Lo zafferano è fiorito, primo raccolto ai Baranzit
Ad Angera c'è l'oro rosso: negli orti dei cittadini e ora anche nei campi di una piccola azienda agricola che ha riscoperto un legame storico e importante tra la cittadina e questa coltivazione
È iniziato da poco più di una settimana il raccolto dello zafferano dei Baranzit. Si tratta di una produzione sperimentale avviata da una piccola azienda agricola, Le Sinergie, che ha sede proprio nel rione Baranzit, una zona dalla tradizione agricola radicata e diffusa.
Fioritura e raccolto promettono bene come comunicano con soddisfazione Giovanni e Carmela, i coniugi che hanno dato via a questo progetto.
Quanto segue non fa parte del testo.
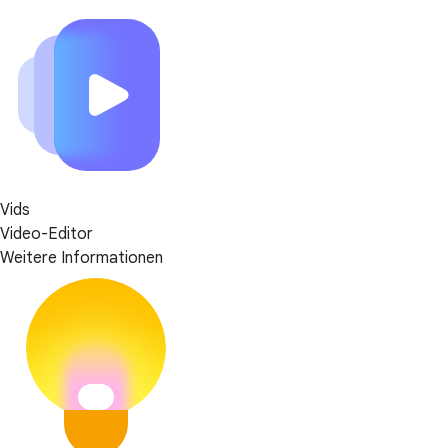
Vids
Video-Editor
Weitere Informationen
Il legame tra Angera e lo zafferano ha radici nel passato. Oggi sono in molti i privati che coltivano lo zafferano in riva al Lago Maggiore ma l’idea di avviare una produzione imprenditoriale si è ispirata alla storia di un fisico angerese, don Ajcardo Castiglioni, che fu il primo a diffondere in Lombardia questa coltivazione e a commerciare l’oro rosso nei dintorni della cittadina della Rocca.
Era il 1810 e per ottenerne pochi bulbi da trapiantare, lo scienziato si rivolse all’orto agrario di Pavia. Di quelli ottenuti, uno marcì durante il viaggio, ma riuscì comunque a piantare gli altri cinque che furono sufficienti per dare il via alla “moltiplicazione” e per farlo diventare un vero esperto in materia. Tanto da scriverne un libro “Monografia dello zafferano“, stampato a Milano nel 1829.